Exact copy, no pictures: reproduce every record below as it stands.

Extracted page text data
- - - - - - -
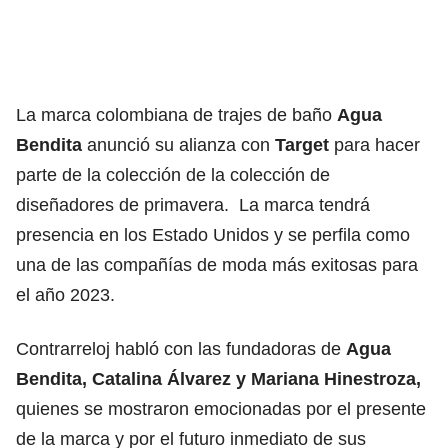
La marca colombiana de trajes de baño
Agua
Bendita
anunció su alianza con
Target
para hacer
parte de la colección de la colección de
diseñadores de primavera. La marca tendrá
presencia en los Estado Unidos y se perfila como
una de las compañías de moda más exitosas para
el año 2023.
Contrarreloj habló con las fundadoras de
Agua
Bendita, Catalina Álvarez y Mariana Hinestroza,
quienes se mostraron emocionadas por el presente
de la marca y por el futuro inmediato de sus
- - - - - - -
*Answer below*
La marca colombiana de trajes de baño
Agua
Bendita
anunció su alianza con
Target
para hacer
parte de la colección de la colección de
diseñadores de primavera. La marca tendrá
presencia en los Estado Unidos y se perfila como
una de las compañías de moda más exitosas para
el año 2023.
Contrarreloj habló con las fundadoras de
Agua
Bendita, Catalina Álvarez y Mariana Hinestroza,
quienes se mostraron emocionadas por el presente
de la marca y por el futuro inmediato de sus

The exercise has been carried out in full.